5) …и я уже слышу голос, предупреждающий меня, чтобы я не проваливалась в нее, как провалился Пастернак в «Живаго», что и стало его гибелью, но я отвечаю – нет, мне грозит нечто совершенно иное. Я сейчас прочла свои стихи (довольно избранные). Они показались мне невероятно суровыми (какая уж там нежность ранних!), обнаженными, нищими, но в них нет жалоб, плача над собой и всего невыносимого. Но кому они нужны! Я бы, положа руку на сердце, ни за что не стала бы их читать, если бы их написал кто-нибудь другой. Они ничего не дают читателю. Они похожи на стихи человека, 20 л. просидевшего в тюрьме. Уважаешь судьбу, но в них нечему учиться, они не несут утешения, они не так совершенны, чтобы ими любоваться, за ними, по-моему, нельзя идти. И этот суровый черный, как уголь, голос, и ни проблеска, ни луча, ни капли… Все кончено бесповоротно. Может быть, если их соединить с последней книжкой (1961 г.), это будет не так заметно или может создаться иное впечатление. Величья никакого я в них не вижу. Вообще это так голо, так в лоб – так однообразно, хотя тема несчастной любви отсутствует. Как-то поярче – «Выцветшие картинки», но боюсь, что их будут воспринимать как стилизацию – не дай Бог! – (а это мое первое по времени Царское, до-версальское, до-расстреллиевское). А остальное! – углем по дегтю. Боже! – неужели это стихи? Сама трагедия не должна быть такой. Так и кажется, что люди, собравшиеся, чтобы их читать, должны потихоньку говорить друг другу: «Пойдем выпьем» или что-нибудь в этом роде.
Как я завидую Вам в Вашем волшебном Подмосковии, с каким тяжелым ужасом вспоминаю Коломенское, без которого почти невозможно жить, и Лавру, кот. когда-то защищал князь Долгорукий-Роща (как сказано на доске над Воротами), а при первом взгляде на иконостас ясно, что в этой стране будут и Пушкин, и Достоевский.
И один Бог знает, что я писала: то ли балетное либретто, то ли киношный сценарий.
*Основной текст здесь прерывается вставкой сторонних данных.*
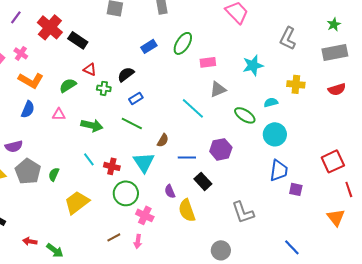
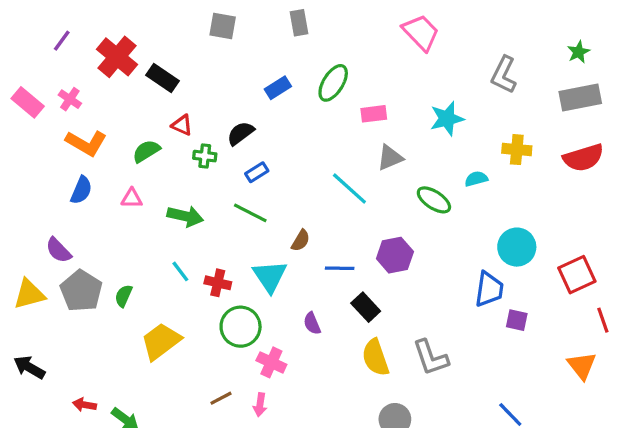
red semicircle: (337, 89) -> (583, 158), size x1.4
cyan circle: (275, 134) -> (517, 247), moved
purple semicircle: (14, 146) -> (59, 250), turned 60
yellow semicircle: (187, 210) -> (375, 358), moved

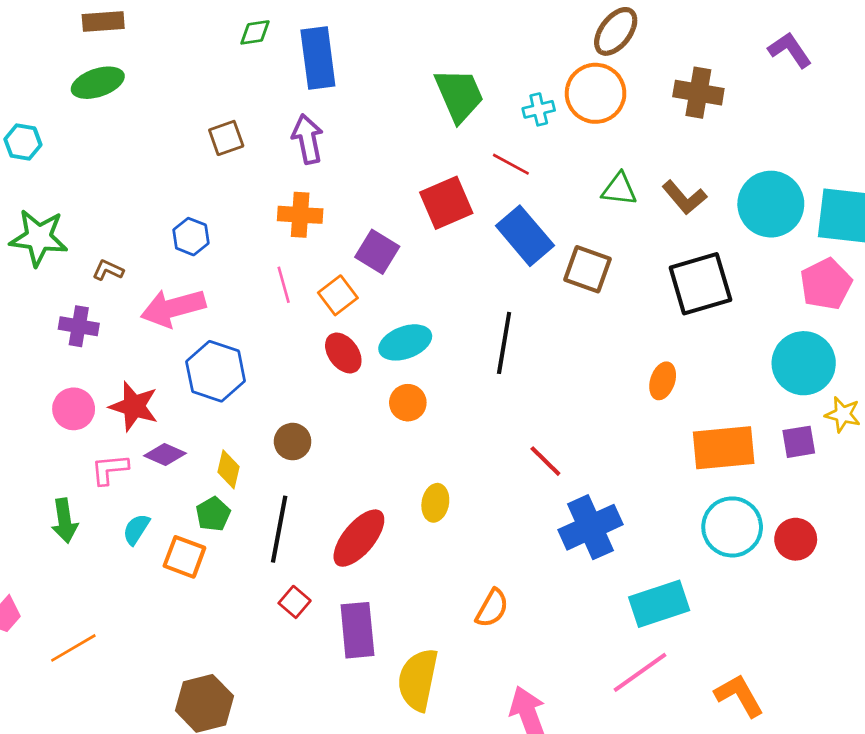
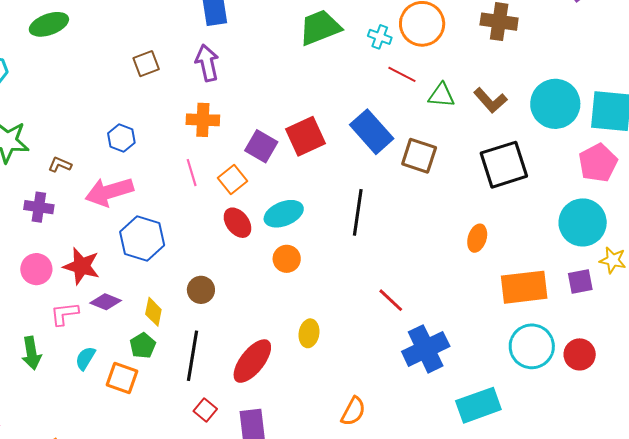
green trapezoid: (459, 95) -> (320, 27), turned -87
cyan cross: (539, 109) -> (380, 37), turned 35
red line: (511, 164) -> (402, 74), moved
red square: (446, 203) -> (305, 136), moved

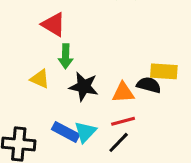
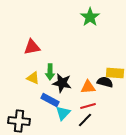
red triangle: (53, 24) -> (32, 47), moved, turned -42
green arrow: (66, 56) -> (50, 72), moved
blue rectangle: (66, 132) -> (50, 100), moved

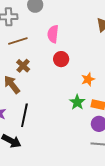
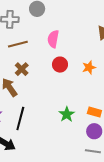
orange star: (88, 79) -> (89, 67), moved
green star: (77, 102) -> (67, 114), moved

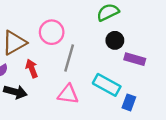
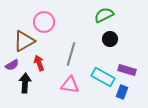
pink circle: (52, 32) -> (44, 22), moved
purple rectangle: (135, 59) -> (127, 70), moved
black arrow: (15, 92) -> (25, 83), turned -102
Я так и забыла спросить об этом у Алеши Баталова. Об этой моей деятельности я подробнее пишу в другом месте.
Примечание
Единственное место, где я упоминаю о ней в моих стихах – это –
т. е. предлагаю оставить ее кому-то на память.
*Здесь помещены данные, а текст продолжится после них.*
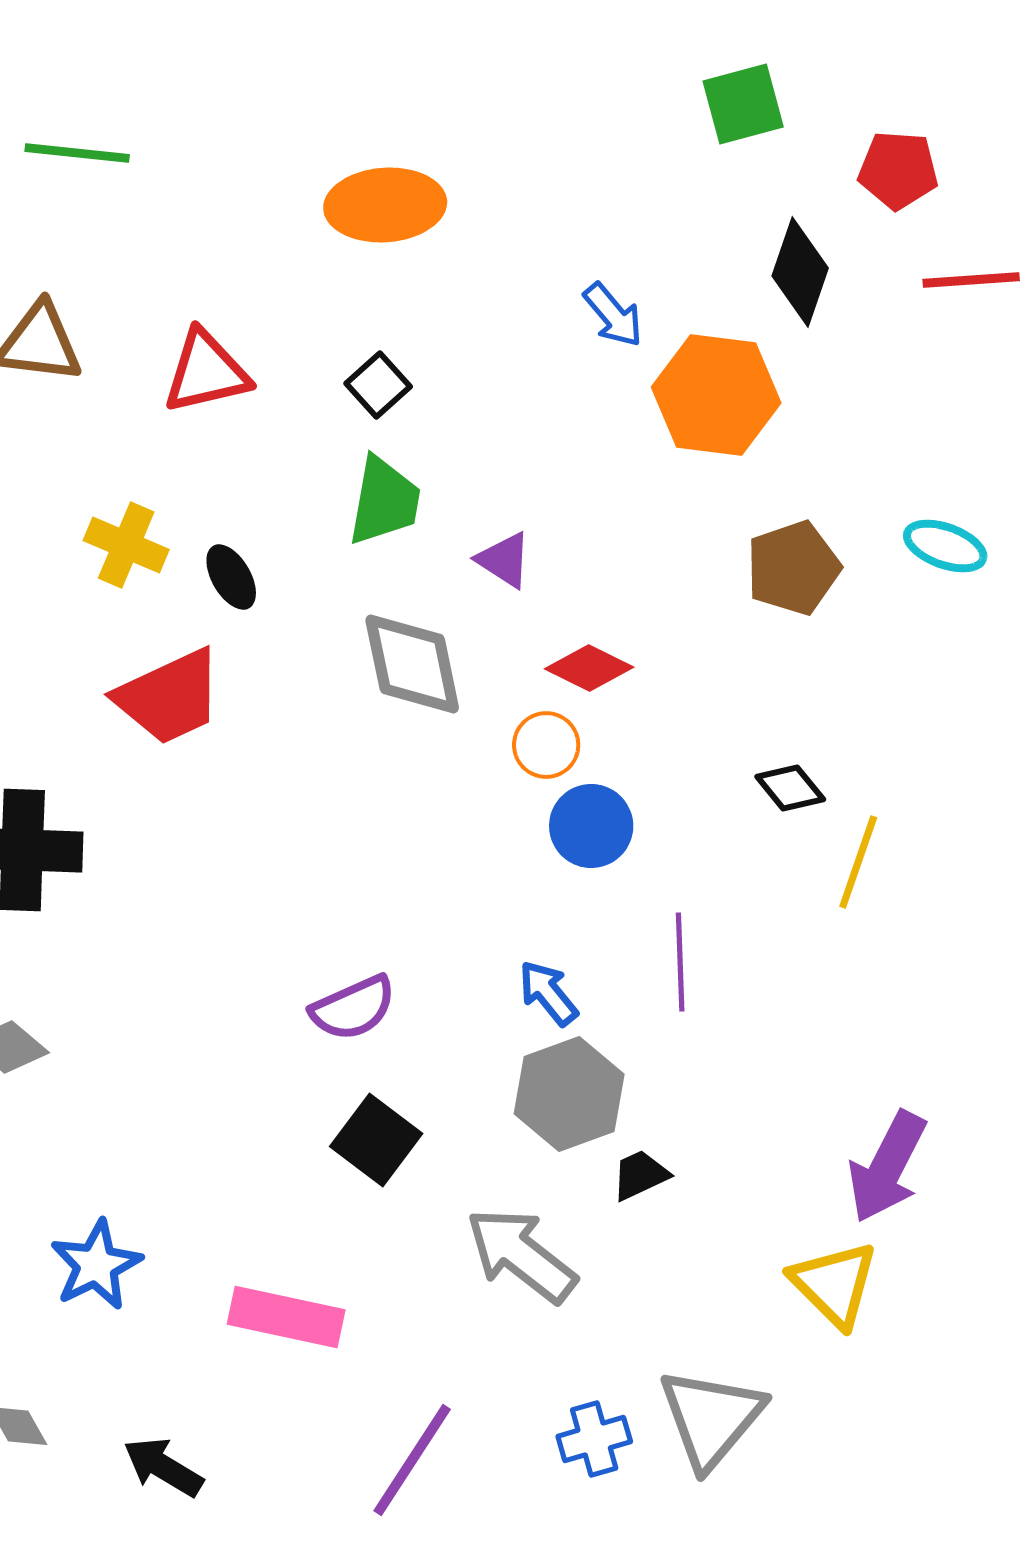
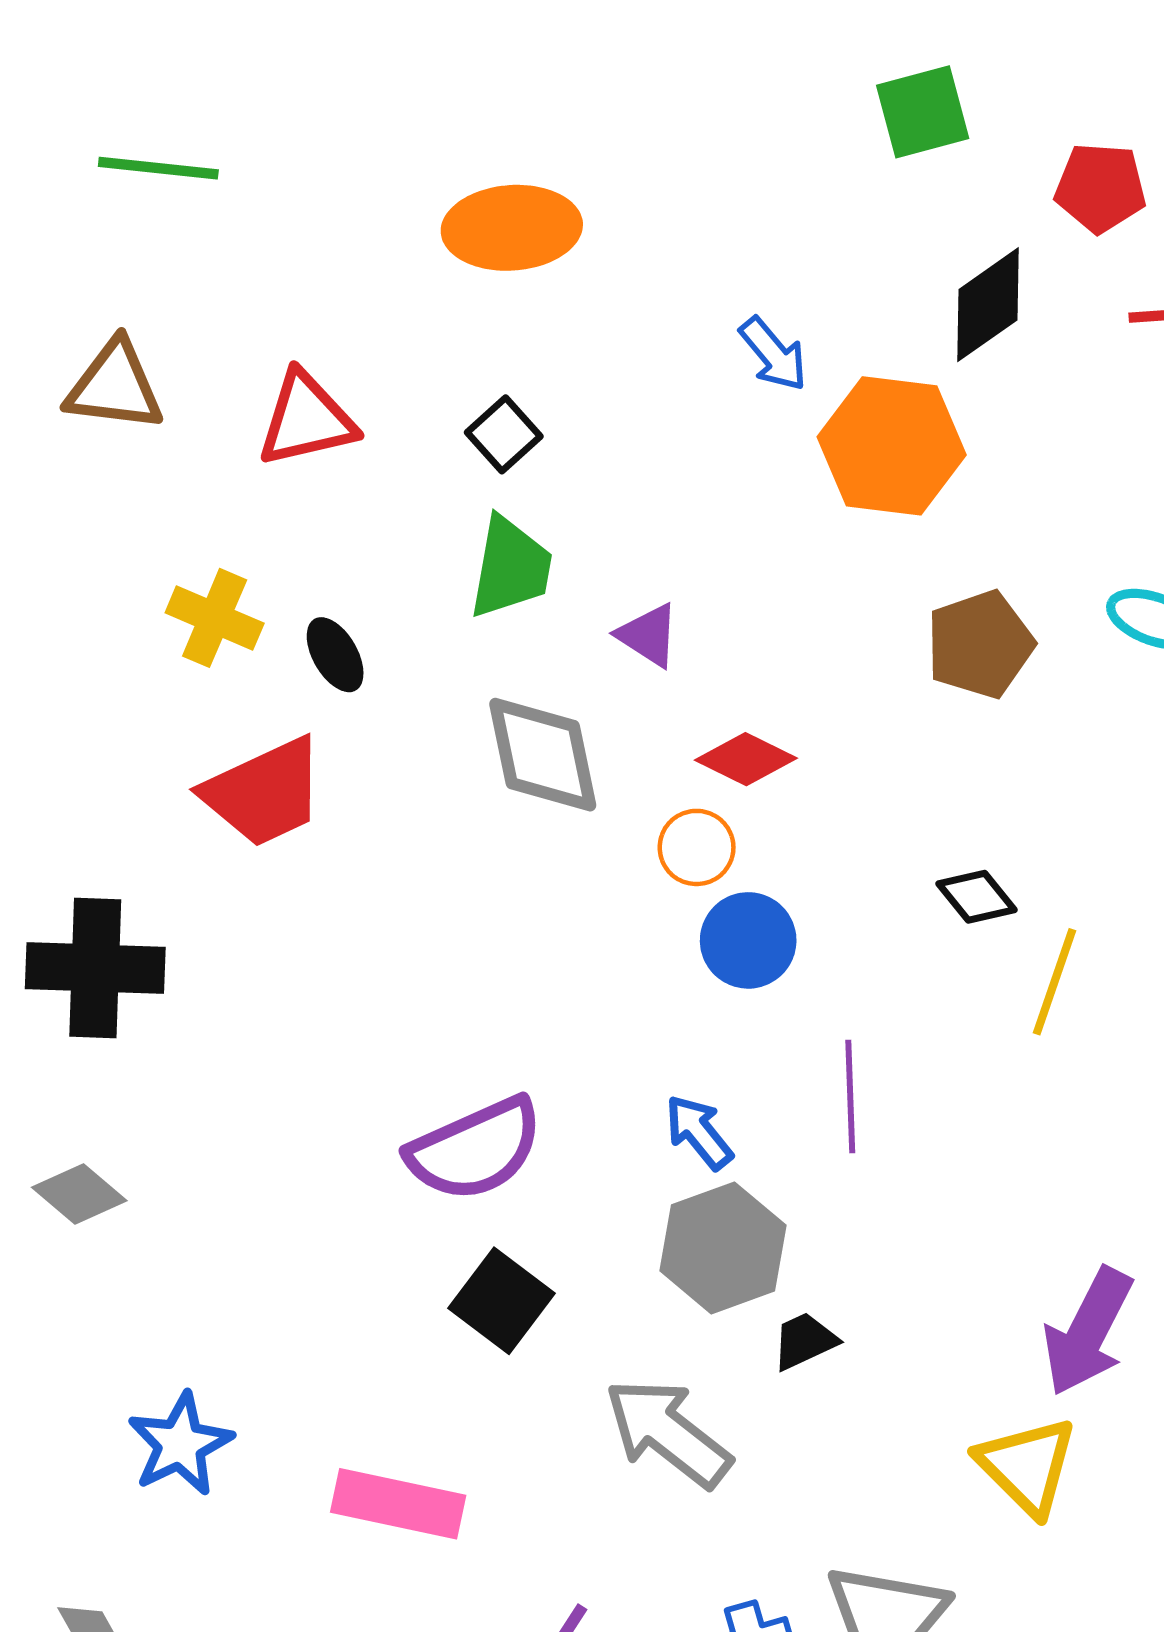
black diamond: (800, 272) -> (988, 305), turned 36
purple semicircle: (353, 1008) -> (475, 1149), size x1.4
Читателей поражает, что нигде не видны швы новых заплат, но я тут ни при чем.
…Я сразу услышала и увидела ее всю – какая она сейчас (кроме войны, разумеется), но понадобилось двадцать лет, чтобы из первого наброска выросла вся поэма.
На месяцы, на годы она закрывалась герметически, я забывала ее, я не любила ее, я внутренне боролась с ней. Работа над ней (когда она подпускала меня к себе) напоминала проявление пластинки. Там уже все были. Демон всегда был Блоком, Верстовой Столб – Поэтом вообще, Поэтом с большой буквы (чем-то вроде Маяковского) и т. д. Характеры развивались, менялись, жизнь приводила новые действующие лица. Кто-то уходил. Борьба с читателем продолжалась все время. Помощь читателя (особенно в Ташкенте) тоже. Там мне казалось, что мы пишем ее все вместе. Иногда она вся устремлялась в балет (два раза), и тогда ее было ничем не удержать. Я думала, что она там и останется навсегда. Я писала некое подобие балетного либретто, но потом она возвращалась, и все шло по-старому.
Первый росток (первый толчок), который я десятилетиями скрывала от себя самой, – это, конечно, запись Пушкина: «Только первый любовник производит впечатление на женщину, как первый убитый на войне»! Всеволод был не первым убитым и никогда моим любовником не был, но его самоубийство было так похоже на другую катастрофу… что они навсегда слились для меня.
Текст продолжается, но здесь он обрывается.